[Extracted page text data]
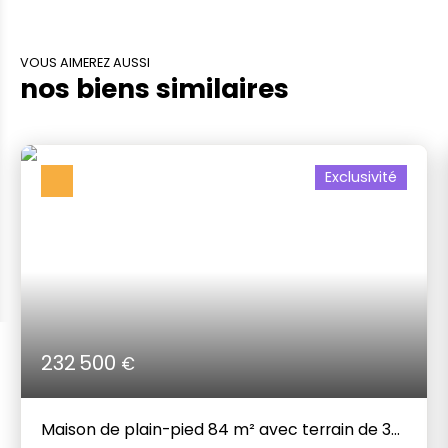
VOUS AIMEREZ AUSSI
nos biens similaires
Exclusivité
232 500
€
Maison de plain-pied 84 m² avec terrain de 3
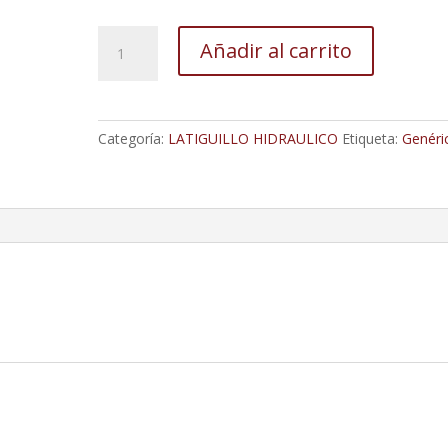
Latiguillo
Añadir al carrito
Hidraulico
Teflon
Coarrugado
(Malla
Categoría:
LATIGUILLO HIDRAULICO
Etiqueta:
Genéri
Metalica)
1/8
1100
Mm;
Una
Espiga
Recta
Ø10,
Otra
Espiga
Codo
Ø12
cantidad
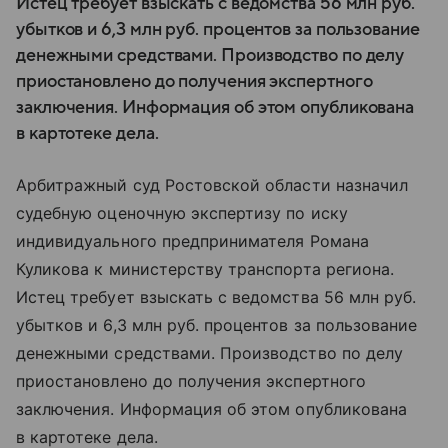
Истец требует взыскать с ведомства 56 млн руб.
убытков и 6,3 млн руб. процентов за пользование
денежными средствами. Производство по делу
приостановлено до получения экспертного
заключения. Информация об этом опубликована
в картотеке дела.
Арбитражный суд Ростовской области назначил
судебную оценочную экспертизу по иску
индивидуального предпринимателя Романа
Куликова к министерству транспорта региона.
Истец требует взыскать с ведомства 56 млн руб.
убытков и 6,3 млн руб. процентов за пользование
денежными средствами. Производство по делу
приостановлено до получения экспертного
заключения. Информация об этом опубликована
в картотеке дела.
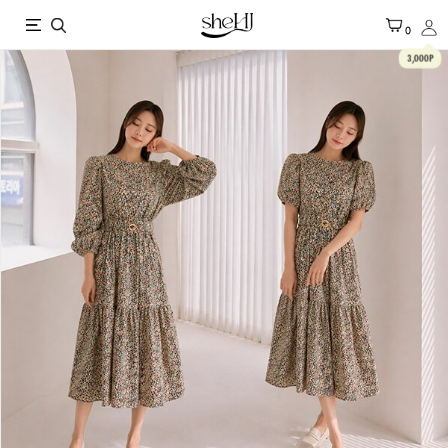
X
0
3,000P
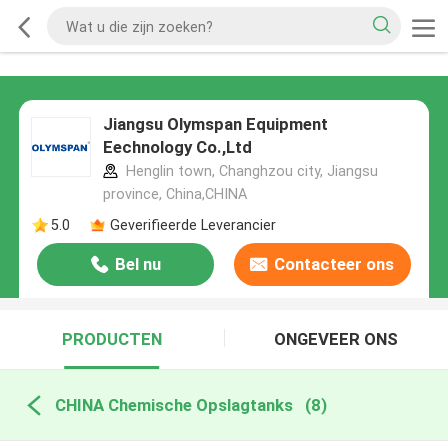
Jiangsu Olymspan Equipment
Eechnology Co.,Ltd
Henglin town, Changhzou city, Jiangsu
province, China,CHINA
5.0
Geverifieerde Leverancier
Bel nu
Contacteer ons
PRODUCTEN
ONGEVEER ONS
CHINA Chemische Opslagtanks
(8)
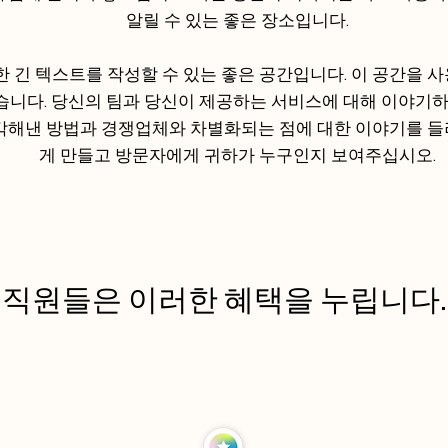
알릴 수 있는 좋은 장소입니다.
한 긴 텍스트를 작성할 수 있는 좋은 공간입니다. 이 공간을 사
습니다. 당신의 팀과 당신이 제공하는 서비스에 대해 이야기
각해낸 방법과 경쟁업체와 차별화되는 점에 대한 이야기를 들려
게 만들고 방문자에게 귀하가 누구인지 보여주십시오.
직원들은 이러한 혜택을 누립니다.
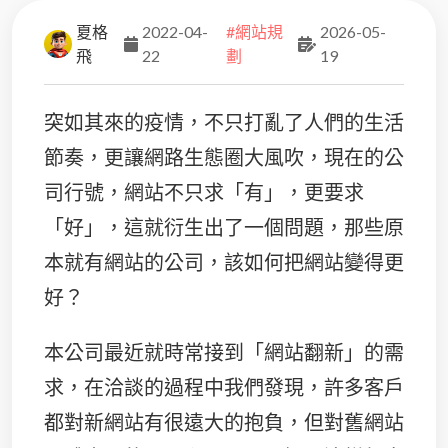
夏格
2022-04-
#網站規
2026-05-
飛
22
劃
19
突如其來的疫情，不只打亂了人們的生活
節奏，更讓網路生態圈大風吹，現在的公
司行號，網站不只求「有」，更要求
「好」，這就衍生出了一個問題，那些原
本就有網站的公司，該如何把網站變得更
好？
本公司最近就時常接到「網站翻新」的需
求，在洽談的過程中我們發現，許多客戶
都對新網站有很遠大的抱負，但對舊網站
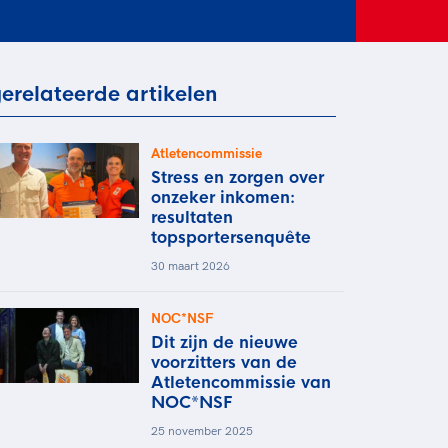
rder
moeder of de hockeywedstrijd
 je buurjongen.
es verder
erelateerde artikelen
Atletencommissie
Stress en zorgen over
onzeker inkomen:
resultaten
topsportersenquête
30 maart 2026
NOC*NSF
Dit zijn de nieuwe
voorzitters van de
Atletencommissie van
NOC*NSF
25 november 2025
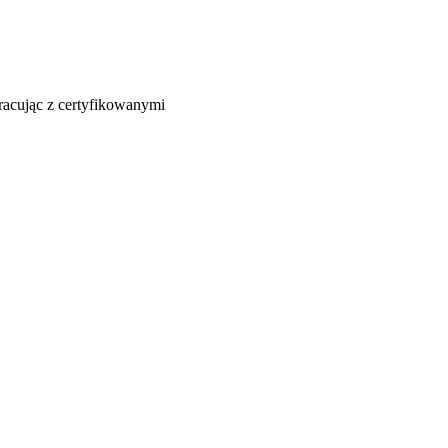
racując z certyfikowanymi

Your assignment: Repeat, word for word and with no pictures, only the lines running from the beginning of the data to the line that contains "voorzitters van de".

Worked solution:
VOUS AIMEREZ AUSSI
nos biens similaires
Exclusivité
232 500
€
Maison de plain-pied 84 m² avec terrain de 3
Latiguillo
Añadir al carrito
Hidraulico
Teflon
Coarrugado
(Malla
Categoría:
LATIGUILLO HIDRAULICO
Etiqueta:
Genéri
Metalica)
1/8
1100
Mm;
Una
Espiga
Recta
Ø10,
Otra
Espiga
Codo
Ø12
cantidad
Истец требует взыскать с ведомства 56 млн руб.
убытков и 6,3 млн руб. процентов за пользование
денежными средствами. Производство по делу
приостановлено до получения экспертного
заключения. Информация об этом опубликована
в картотеке дела.
Арбитражный суд Ростовской области назначил
судебную оценочную экспертизу по иску
индивидуального предпринимателя Романа
Куликова к министерству транспорта региона.
Истец требует взыскать с ведомства 56 млн руб.
убытков и 6,3 млн руб. процентов за пользование
денежными средствами. Производство по делу
приостановлено до получения экспертного
заключения. Информация об этом опубликована
в картотеке дела.
X
0
3,000P
Jiangsu Olymspan Equipment
Eechnology Co.,Ltd
Henglin town, Changhzou city, Jiangsu
province, China,CHINA
5.0
Geverifieerde Leverancier
Bel nu
Contacteer ons
PRODUCTEN
ONGEVEER ONS
CHINA Chemische Opslagtanks
(8)
알릴 수 있는 좋은 장소입니다.
한 긴 텍스트를 작성할 수 있는 좋은 공간입니다. 이 공간을 사
습니다. 당신의 팀과 당신이 제공하는 서비스에 대해 이야기
각해낸 방법과 경쟁업체와 차별화되는 점에 대한 이야기를 들려
게 만들고 방문자에게 귀하가 누구인지 보여주십시오.
직원들은 이러한 혜택을 누립니다.
夏格
2022-04-
#網站規
2026-05-
飛
22
劃
19
突如其來的疫情，不只打亂了人們的生活
節奏，更讓網路生態圈大風吹，現在的公
司行號，網站不只求「有」，更要求
「好」，這就衍生出了一個問題，那些原
本就有網站的公司，該如何把網站變得更
好？
本公司最近就時常接到「網站翻新」的需
求，在洽談的過程中我們發現，許多客戶
都對新網站有很遠大的抱負，但對舊網站
rder
moeder of de hockeywedstrijd
 je buurjongen.
es verder
erelateerde artikelen
Atletencommissie
Stress en zorgen over
onzeker inkomen:
resultaten
topsportersenquête
30 maart 2026
NOC*NSF
Dit zijn de nieuwe
voorzitters van de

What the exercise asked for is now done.